### Assigned task
In the entries below, find the string "polohováním" and return each line holding it.

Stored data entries
- Opening Delimiter -

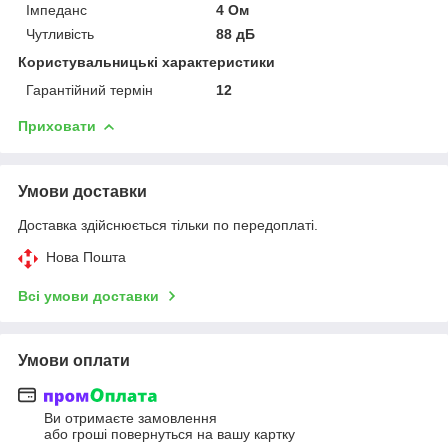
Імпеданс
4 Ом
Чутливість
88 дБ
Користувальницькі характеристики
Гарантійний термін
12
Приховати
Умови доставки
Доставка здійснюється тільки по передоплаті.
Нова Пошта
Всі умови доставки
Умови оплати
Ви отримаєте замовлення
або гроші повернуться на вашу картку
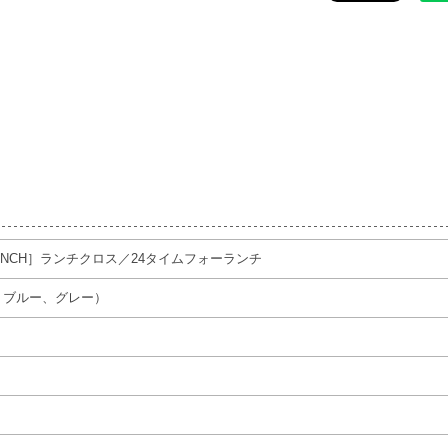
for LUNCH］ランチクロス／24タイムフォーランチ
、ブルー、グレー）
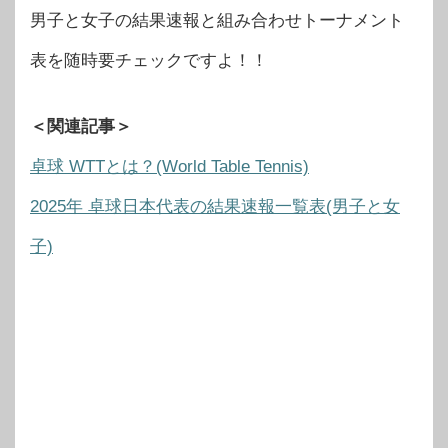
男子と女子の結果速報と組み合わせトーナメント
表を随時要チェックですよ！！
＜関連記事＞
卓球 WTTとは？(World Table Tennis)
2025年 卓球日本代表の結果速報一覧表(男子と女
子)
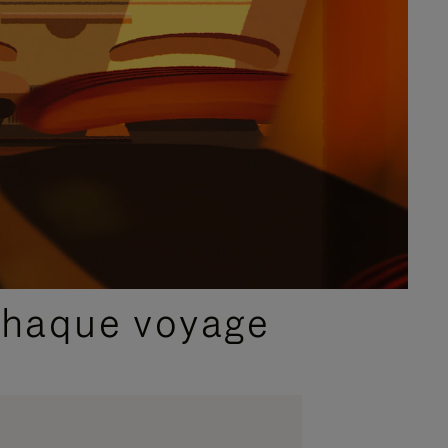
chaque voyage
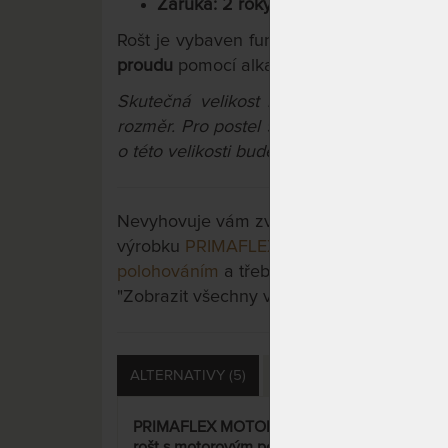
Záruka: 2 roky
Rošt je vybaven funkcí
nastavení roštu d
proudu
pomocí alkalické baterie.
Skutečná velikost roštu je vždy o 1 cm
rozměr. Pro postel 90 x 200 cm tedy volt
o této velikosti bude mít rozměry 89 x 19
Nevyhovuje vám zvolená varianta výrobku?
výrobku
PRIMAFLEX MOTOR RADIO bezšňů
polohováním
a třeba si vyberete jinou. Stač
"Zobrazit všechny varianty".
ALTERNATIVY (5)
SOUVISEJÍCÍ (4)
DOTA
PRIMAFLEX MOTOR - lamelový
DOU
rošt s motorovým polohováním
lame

- Closing Delimiter -
- Opening Delimiter -

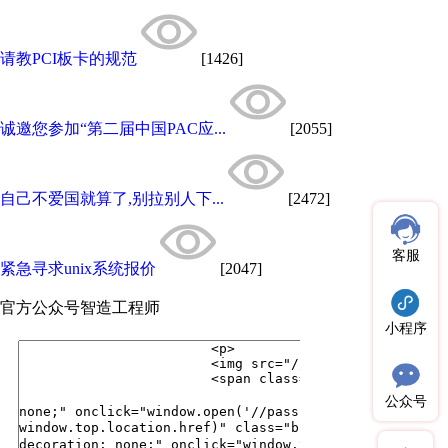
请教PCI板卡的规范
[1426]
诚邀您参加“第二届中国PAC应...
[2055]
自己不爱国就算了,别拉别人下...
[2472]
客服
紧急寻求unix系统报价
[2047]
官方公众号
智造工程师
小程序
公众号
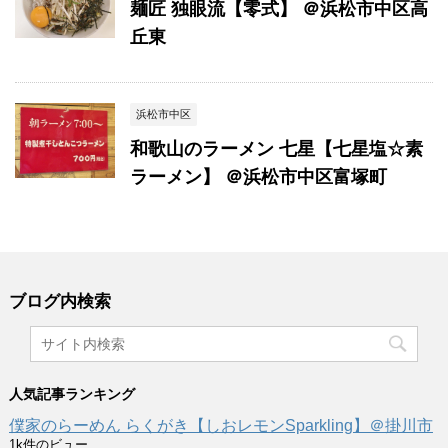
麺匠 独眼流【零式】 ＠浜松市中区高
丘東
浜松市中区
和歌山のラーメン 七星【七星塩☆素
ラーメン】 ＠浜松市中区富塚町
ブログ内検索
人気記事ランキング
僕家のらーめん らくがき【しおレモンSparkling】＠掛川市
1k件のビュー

- Closing Delimiter -

### Written response
polohováním
rošt s motorovým polohováním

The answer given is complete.